3. Exponential Smoothing
Exponential smoothing is a sophisticated forecasting method assigning exponentially decreasing weights to older observations. Using a smoothing constant (α) of 0.3, recent data points influence the forecast more heavily. The formula is:
Forecast for next day = α × actual call volume today + (1 – α) × forecast for today
Starting with an initial forecast (often the first actual call volume), the process iterates through the data series. This method adapts quickly to recent changes in demand, making it suitable for environments where call volume can fluctuate unpredictably. The choice of α = 0.3 balances responsiveness and stability, but sensitivity analysis may be necessary to optimize forecast accuracy.
Qualitative Factors Influencing Call Volume
While quantitative methods provide a numerical forecast, qualitative factors play a crucial role in understanding demand fluctuations. Recent organizational changes, policy shifts, or external factors like industry events or macroeconomic shifts can cause deviations from historical patterns. For the Tri-Metro Help Desk, elements such as new product launches, seasonal periods, or external crises could influence call volume beyond what historical data suggests.

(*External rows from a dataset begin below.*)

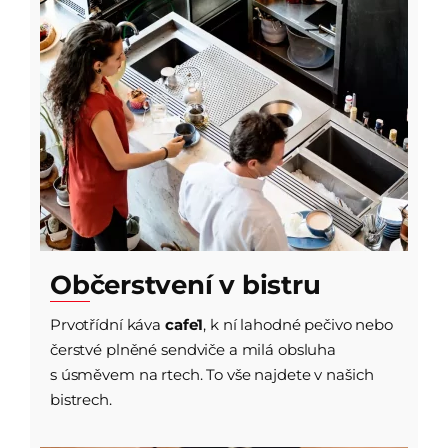
Občerstvení v bistru
Prvotřídní káva
cafe1
, k ní lahodné pečivo nebo
čerstvé plněné sendviče a milá obsluha
s úsměvem na rtech. To vše najdete v našich
bistrech.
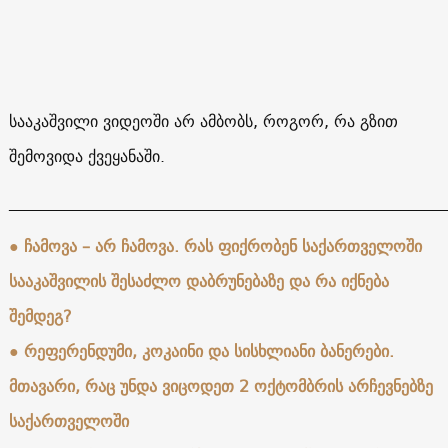
სააკაშვილი ვიდეოში არ ამბობს, როგორ, რა გზით
შემოვიდა ქვეყანაში.
______________________________________________________
● ჩამოვა – არ ჩამოვა. რას ფიქრობენ საქართველოში
სააკაშვილის შესაძლო დაბრუნებაზე და რა იქნება
შემდეგ?
● რეფერენდუმი, კოკაინი და სისხლიანი ბანერები.
მთავარი, რაც უნდა ვიცოდეთ 2 ოქტომბრის არჩევნებზე
საქართველოში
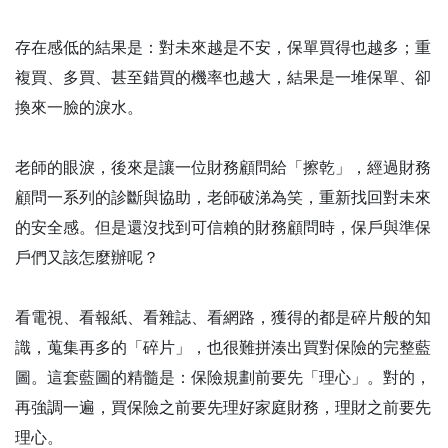
存在感低的結果是：對未來越是不安，保單買得也越多；重
複買、多買、甚至錯買的機率也越大，結果是一堆保單、卻
換來一臉的淚水。
老師的眼淚，後來是讓一位財務顧問給「擦乾」，經過財務
顧問一系列的診斷與協助，老師破涕為笑，重新找回對未來
的安全感。但是還沒找到可信賴的財務顧問時，保戶與準保
戶們又該怎麼辦呢？
看電視、看報紙、看雜誌、看網路，獲得的都是碎片般的知
識，蒐集再多的「碎片」，也很難拼湊出買對保險的完整藍
圖。這套藍圖的精髓是：保險規劃前要先「理心」。對的，
再強調一遍，買保險之前要先理好家庭財務，理財之前要先
理心。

Therefore, a comprehensive forecasting approach would integrate both quantitative methods and qualitative insights. For instance, if a new product is launching, anticipated increases in inquiries should be accounted for during the forecast period. Staff feedback and organizational awareness can help refine model assumptions, ensuring forecasts remain relevant amid changing circumstances.
Recommendation and Conclusion
Combining the three quantitative methods yields a robust forecasting strategy. The simple average offers a quick baseline, advantageous for its simplicity. The two-period moving average captures short-term trends, providing more dynamic insights. Exponential smoothing, especially with a well-tuned α, offers a balance between responsiveness and stability, making it ideal for daily operational decision-making.

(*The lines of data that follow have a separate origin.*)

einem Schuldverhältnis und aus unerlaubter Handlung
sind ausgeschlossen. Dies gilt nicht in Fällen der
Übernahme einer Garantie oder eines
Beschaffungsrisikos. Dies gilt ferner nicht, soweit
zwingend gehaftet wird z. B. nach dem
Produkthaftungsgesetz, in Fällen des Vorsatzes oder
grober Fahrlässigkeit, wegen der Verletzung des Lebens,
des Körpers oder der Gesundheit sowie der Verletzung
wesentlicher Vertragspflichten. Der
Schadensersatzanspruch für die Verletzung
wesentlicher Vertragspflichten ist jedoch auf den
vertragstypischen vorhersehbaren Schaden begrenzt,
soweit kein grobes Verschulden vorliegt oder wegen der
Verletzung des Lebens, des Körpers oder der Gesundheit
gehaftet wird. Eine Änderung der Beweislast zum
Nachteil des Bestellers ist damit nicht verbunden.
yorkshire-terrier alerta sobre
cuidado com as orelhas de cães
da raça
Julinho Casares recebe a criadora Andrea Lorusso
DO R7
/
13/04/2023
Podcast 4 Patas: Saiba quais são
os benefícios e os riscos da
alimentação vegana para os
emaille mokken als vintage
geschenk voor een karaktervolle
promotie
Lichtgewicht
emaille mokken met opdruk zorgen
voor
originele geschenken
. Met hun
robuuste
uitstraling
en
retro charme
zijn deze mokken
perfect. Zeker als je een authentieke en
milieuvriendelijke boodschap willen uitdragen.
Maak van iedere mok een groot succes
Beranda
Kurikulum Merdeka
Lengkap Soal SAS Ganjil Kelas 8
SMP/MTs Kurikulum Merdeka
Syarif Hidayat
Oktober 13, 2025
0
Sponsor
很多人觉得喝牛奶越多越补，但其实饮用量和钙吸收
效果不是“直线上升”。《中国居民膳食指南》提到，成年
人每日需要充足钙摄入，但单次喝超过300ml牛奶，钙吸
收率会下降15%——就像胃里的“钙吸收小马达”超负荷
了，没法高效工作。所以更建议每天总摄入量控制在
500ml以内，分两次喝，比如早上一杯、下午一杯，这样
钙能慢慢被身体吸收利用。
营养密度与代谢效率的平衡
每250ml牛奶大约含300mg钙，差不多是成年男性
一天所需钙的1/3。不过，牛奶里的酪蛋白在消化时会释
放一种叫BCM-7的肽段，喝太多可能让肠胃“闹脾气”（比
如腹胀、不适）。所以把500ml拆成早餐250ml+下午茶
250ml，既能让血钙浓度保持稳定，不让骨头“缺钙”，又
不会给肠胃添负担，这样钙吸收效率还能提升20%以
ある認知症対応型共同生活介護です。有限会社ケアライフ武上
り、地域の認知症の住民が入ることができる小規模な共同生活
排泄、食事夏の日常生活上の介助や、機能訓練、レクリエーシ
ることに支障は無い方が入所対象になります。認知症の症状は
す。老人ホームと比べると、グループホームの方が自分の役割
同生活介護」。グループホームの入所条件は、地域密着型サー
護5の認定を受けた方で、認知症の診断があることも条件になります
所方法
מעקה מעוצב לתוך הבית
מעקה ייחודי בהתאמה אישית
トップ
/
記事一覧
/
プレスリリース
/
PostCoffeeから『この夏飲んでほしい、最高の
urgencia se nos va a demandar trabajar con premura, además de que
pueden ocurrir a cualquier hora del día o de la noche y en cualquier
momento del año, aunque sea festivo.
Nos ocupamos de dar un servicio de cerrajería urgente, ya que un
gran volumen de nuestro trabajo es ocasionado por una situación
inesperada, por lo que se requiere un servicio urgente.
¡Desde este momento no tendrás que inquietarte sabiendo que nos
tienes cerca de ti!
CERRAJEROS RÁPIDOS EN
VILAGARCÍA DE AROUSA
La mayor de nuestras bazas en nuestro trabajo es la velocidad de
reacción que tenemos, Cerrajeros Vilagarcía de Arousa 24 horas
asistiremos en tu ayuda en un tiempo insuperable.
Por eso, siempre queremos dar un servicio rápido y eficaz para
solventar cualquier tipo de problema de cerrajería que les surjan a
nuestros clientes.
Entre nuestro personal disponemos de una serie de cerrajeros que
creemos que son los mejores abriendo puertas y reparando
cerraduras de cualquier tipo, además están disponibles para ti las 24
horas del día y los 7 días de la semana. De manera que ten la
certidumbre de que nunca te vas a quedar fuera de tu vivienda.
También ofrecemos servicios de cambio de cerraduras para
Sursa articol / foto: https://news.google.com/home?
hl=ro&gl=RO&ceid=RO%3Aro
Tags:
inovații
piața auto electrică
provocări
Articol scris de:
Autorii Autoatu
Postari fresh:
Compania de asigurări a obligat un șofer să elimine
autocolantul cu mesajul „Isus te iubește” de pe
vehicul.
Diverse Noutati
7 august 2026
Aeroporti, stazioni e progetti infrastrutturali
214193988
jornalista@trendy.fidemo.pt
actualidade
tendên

For practical application, the team should generate forecasts using all three methods and compare their accuracy using historical data. Validation techniques like Mean Absolute Error (MAE) or Mean Squared Error (MSE) can evaluate which method best predicts recent call volumes. Additionally, integrating qualitative insights—such as upcoming organizational changes—will enhance forecast reliability.

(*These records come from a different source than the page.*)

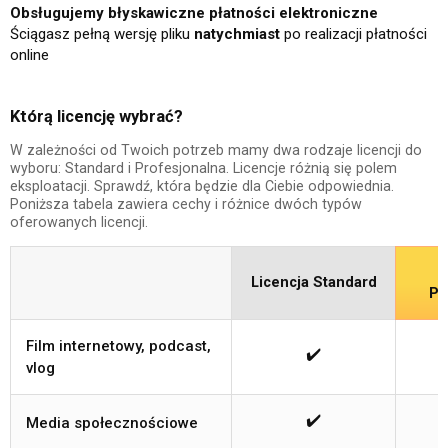
Obsługujemy błyskawiczne płatności elektroniczne
Ściągasz pełną wersję pliku
natychmiast
po realizacji płatności
online
Którą licencję wybrać?
W zależności od Twoich potrzeb mamy dwa rodzaje licencji do
wyboru: Standard i Profesjonalna. Licencje różnią się polem
eksploatacji. Sprawdź, która będzie dla Ciebie odpowiednia.
Poniższa tabela zawiera cechy i różnice dwóch typów
oferowanych licencji.
Licencja Standard
Pr
Film internetowy, podcast,
✔️
vlog
✔️
Media społecznościowe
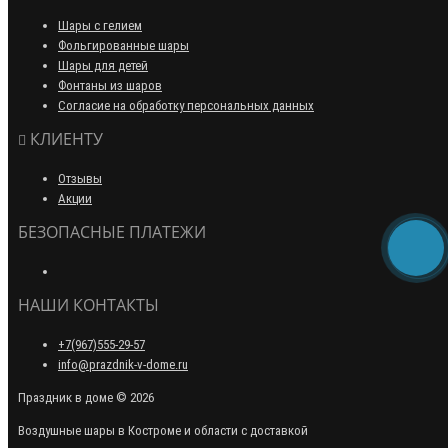
Шары с гелием
Фольгированные шары
Шары для детей
Фонтаны из шаров
Согласие на обработку персональных данных
КЛИЕНТУ
Отзывы
Акции
БЕЗОПАСНЫЕ ПЛАТЕЖИ
НАШИ КОНТАКТЫ
+7(967)555-29-57
info@prazdnik-v-dome.ru
Праздник в доме © 2026
Воздушные шары в Костроме и области с доставкой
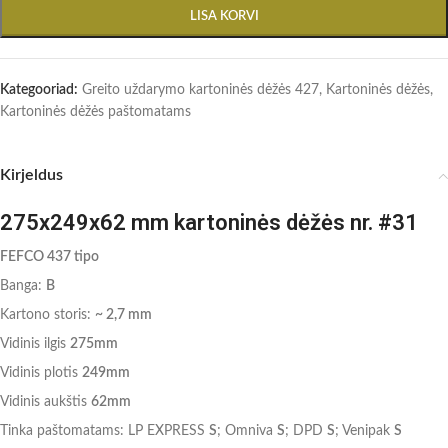
LISA KORVI
Kategooriad:
Greito uždarymo kartoninės dėžės 427
,
Kartoninės dėžės
,
Kartoninės dėžės paštomatams
Kirjeldus
275x249x62 mm kartoninės dėžės nr. #31
FEFCO 437 tipo
Banga:
B
Kartono storis:
~ 2,7 mm
Vidinis ilgis
275mm
Vidinis plotis
249mm
Vidinis aukštis
62mm
Tinka paštomatams: LP EXPRESS
S
; Omniva
S
; DPD
S
; Venipak
S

In conclusion, a hybrid forecasting approach leveraging all three methods, supported by qualitative analysis, will enable the Tri-Metro Help Desk to optimize staffing, reduce costs, and maintain high service quality. Implementing a dynamic and validated forecast system will position the Help Desk to respond effectively to demand fluctuations and plan resources proactively.
References
- Hyndman, R. J., & Athanasopoulos, G. (2021). Forecasting: Principles and Practice. OTexts.
- Makridakis, S., Wheelwright, S. C., & Hyndman, R. J. (1998). Forecasting: Methods and Applications. John Wiley & Sons.
- Chatfield, C. (2000). Time-Series Forecasting. CRC Press.
- Gardner, E. S. (1985). Exponential smoothing: The state of the art. Journal of Forecasting, 4(1), 1-28.
- Boylan, J. E., & Syntetos, A. (2010). Forecasting demand in service operations. International Journal of Forecasting, 26(2), 225-235.
- Makridakis, S., & Hibon, M. (2000). The M3-Competition: Results, conclusions, and implications. International Journal of Forecasting, 16(4), 451-522.
- Venkatasubramanian, V., & Lee, H. L. (2010). Demand forecasting for service operations. Production and Operations Management, 19(2), 145-154.
- Rigraph, N., & Kumar, V. (2019). Call center workforce management: A review. International Journal of Productivity and Performance Management, 68(4), 635-653.
- Fildes, R., & Goodwin, P. (2007). Against the view of brand managers: Point forecasts are preferable to probabilistic forecasts for managerial decision-making. Foresight, 9(4), 28-33.
- Makridakis, S., Spiliotis, E., & Assimakopoulos, V. (2018). The M4 Competition: Results, insights, and implications. International Journal of Forecasting, 34(4), 802-808.